Heacham borough councillor Stephanie Smeaton also spoke out against the plans.
“Experts in the field have spoken up very clearly against the proposal,” she said.
“If this development does get built the A149 would become the biggest car park in East Anglia.
“Every week there is an accident in Heacham, they are not all reported but you can always hear angry shouting.
“We are a tourism area and people will be put off coming by all the queues.”
Fellow ward councillor Colin Manning said: “The real issue is a single entrance and exit into the site.
“This road is very busy and you would have hold ups back to Snettisham.”
The decision means Heacham residents and their parish council, who were backed by the EDP, have won round one of the battle against major development in their village.
But while Heacham Parish Council was pleased by the decision, developers Townsfolk and Broadland Housing could launch an appeal.
After the meeting, parish clerk Philippa Sewell said: “We are very pleased that we got a unanimous vote. We were always hopeful but that is what we were looking for, a very strong message to the developers.

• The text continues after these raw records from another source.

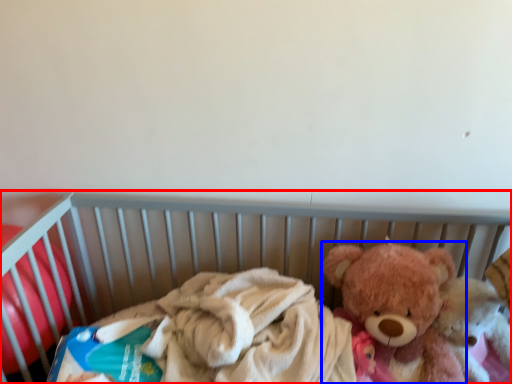 Question: Which object appears closest to the camera in this image, infant bed (highlighted by a red box) or teddy bear (highlighted by a blue box)?

Choices:
 (A) infant bed
 (B) teddy bear

Answer: (A) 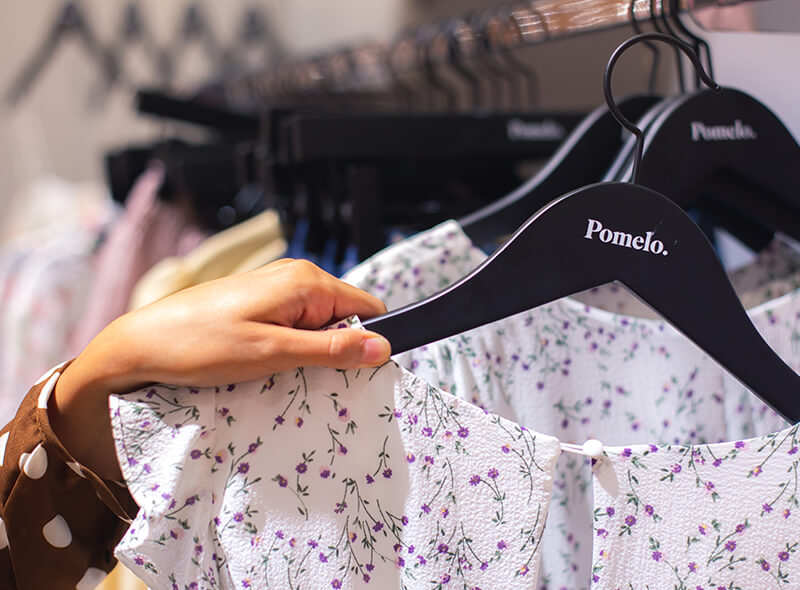 Find the location of `hand grabbing hanger`. hand grabbing hanger is located at coordinates (261, 301). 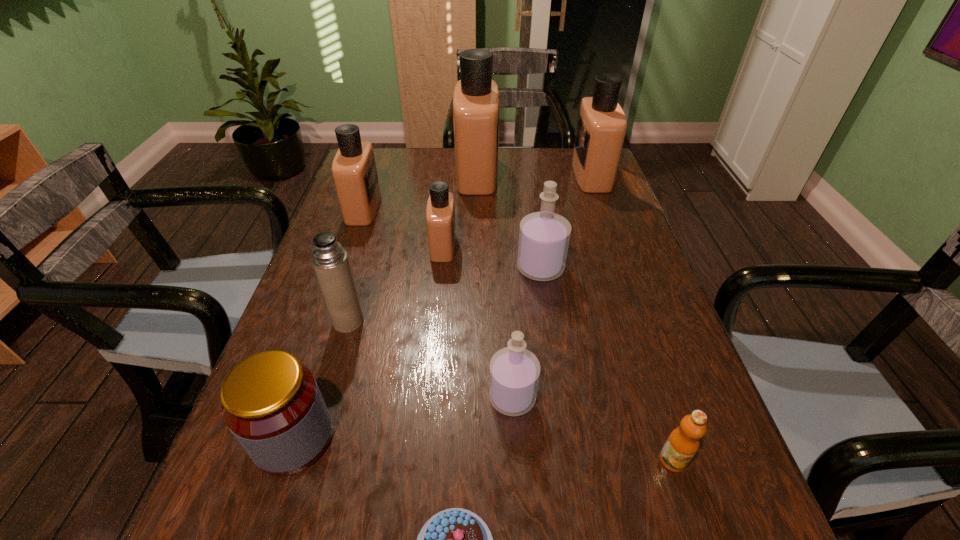 At what (x,y) coordinates should I click in order to perform the action: click on vacant space situated 0.130m on the front label of the nearest beige perfume. Please return your answer as a coordinate pair (x, y). Image resolution: width=960 pixels, height=540 pixels. Looking at the image, I should click on (506, 246).

This screenshot has width=960, height=540. I want to click on free space located on the back of the smaller purple perfume, so click(x=508, y=322).

Locate an element on the screen. vacant point located 0.150m on the right of the red jar is located at coordinates (420, 438).

Identify the location of vacant position located 0.090m on the front label of the orange juice. (697, 534).

Locate an element on the screen. perfume located at the left edge is located at coordinates (354, 171).

The image size is (960, 540). I want to click on thermos bottle that is at the left edge, so click(330, 261).

Image resolution: width=960 pixels, height=540 pixels. Identify the location of jar positioned at the left edge. (271, 403).

Where is `perfume at the right edge`? Image resolution: width=960 pixels, height=540 pixels. perfume at the right edge is located at coordinates click(601, 128).

In order to click on orange juice situated at the right edge in this screenshot , I will do `click(683, 442)`.

Where is `object present at the far right corner`? Image resolution: width=960 pixels, height=540 pixels. object present at the far right corner is located at coordinates (601, 128). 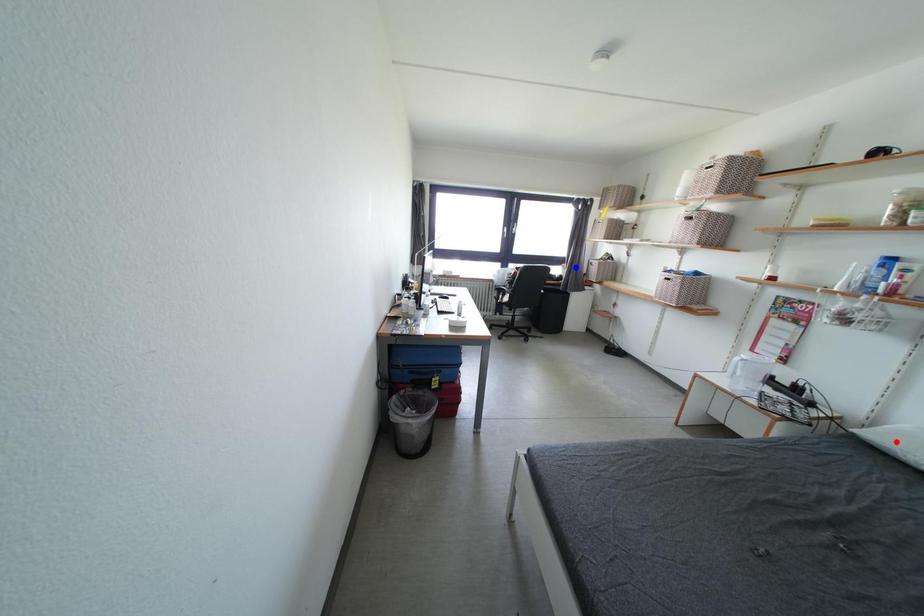 Question: Two points are marked on the image. Which point is closer to the camera?

Choices:
 (A) Blue point is closer.
 (B) Red point is closer.

Answer: (B) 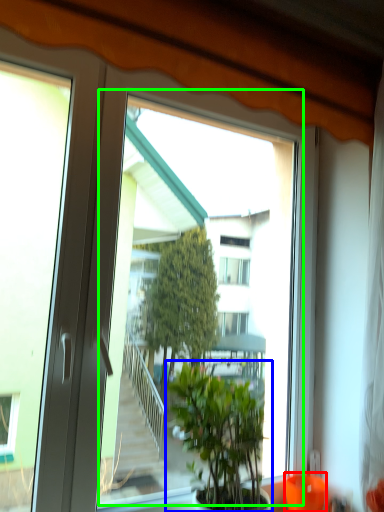 Question: Which object is the closest to the glass vase (highlighted by a red box)? Choose among these: houseplant (highlighted by a blue box) or window screen (highlighted by a green box).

“There will be a period of reflection but we remain committed to opposing this sort of large scale development in Heacham.”
Mr Colvin added: “We are very happy with the planning meeting’s decision. But I would expect the developers to appeal as they have a lot invested in the scheme.
“We will stand up to them until they come back with plans that are viable. We now have to take stock and get ready to go again should we need to.”
Villager Dudley Scott, 69, of Neville Road, who attended the meeting, said he was pleased by the decision.
“The right decision has been made,” he said. Heacham is a village and hopefully Heacham will always remain a village.”
Townsfolk and Broadland Housing wanted to develop land between the A149 coast road and School Road, which is currently open fields.
But councillors were recommended to turn it down. A report by planning officials said it was “a considerable incursion into open countryside”, adding services in the area were not adequate to support it.
Andrew Savage, chief executive of Broadland Housing, said that he was disappointed but not surprised by the decision.
“Of course it is disappointing,” he said. “We have got to reassess the plans.
“We have three options available to us either continue with the application, change it or withdraw it.
“At the moment only time will tell what will happen. I think there is a need for housing with care in Heacham.”